Gather all lines in the entries that include the word "BOOK".
(Beginning of THE DATA)
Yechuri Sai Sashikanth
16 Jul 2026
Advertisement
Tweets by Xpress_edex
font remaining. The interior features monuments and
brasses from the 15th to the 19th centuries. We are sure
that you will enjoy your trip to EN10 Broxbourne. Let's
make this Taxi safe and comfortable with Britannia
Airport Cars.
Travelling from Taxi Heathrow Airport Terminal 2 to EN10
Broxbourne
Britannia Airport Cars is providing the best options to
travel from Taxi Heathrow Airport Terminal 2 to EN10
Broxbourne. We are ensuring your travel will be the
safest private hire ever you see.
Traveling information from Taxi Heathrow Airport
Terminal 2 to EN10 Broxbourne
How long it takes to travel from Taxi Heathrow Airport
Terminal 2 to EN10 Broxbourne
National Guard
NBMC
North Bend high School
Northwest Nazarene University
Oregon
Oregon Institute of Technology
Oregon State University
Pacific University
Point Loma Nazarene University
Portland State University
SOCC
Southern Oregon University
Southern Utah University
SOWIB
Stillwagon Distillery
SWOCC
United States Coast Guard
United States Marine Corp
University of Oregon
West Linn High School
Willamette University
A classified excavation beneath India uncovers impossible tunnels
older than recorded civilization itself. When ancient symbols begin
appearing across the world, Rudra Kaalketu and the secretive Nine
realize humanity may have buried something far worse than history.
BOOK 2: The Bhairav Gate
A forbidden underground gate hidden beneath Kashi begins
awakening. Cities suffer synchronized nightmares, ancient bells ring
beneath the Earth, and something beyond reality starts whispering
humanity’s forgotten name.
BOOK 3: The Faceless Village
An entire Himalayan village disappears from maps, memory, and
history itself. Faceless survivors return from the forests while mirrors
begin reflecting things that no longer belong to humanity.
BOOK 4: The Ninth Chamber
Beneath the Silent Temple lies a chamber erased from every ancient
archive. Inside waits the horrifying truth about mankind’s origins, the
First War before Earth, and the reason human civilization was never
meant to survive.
(End of THE DATA)
WRITTEN ANSWER:
BOOK 2: The Bhairav Gate
BOOK 3: The Faceless Village
BOOK 4: The Ninth Chamber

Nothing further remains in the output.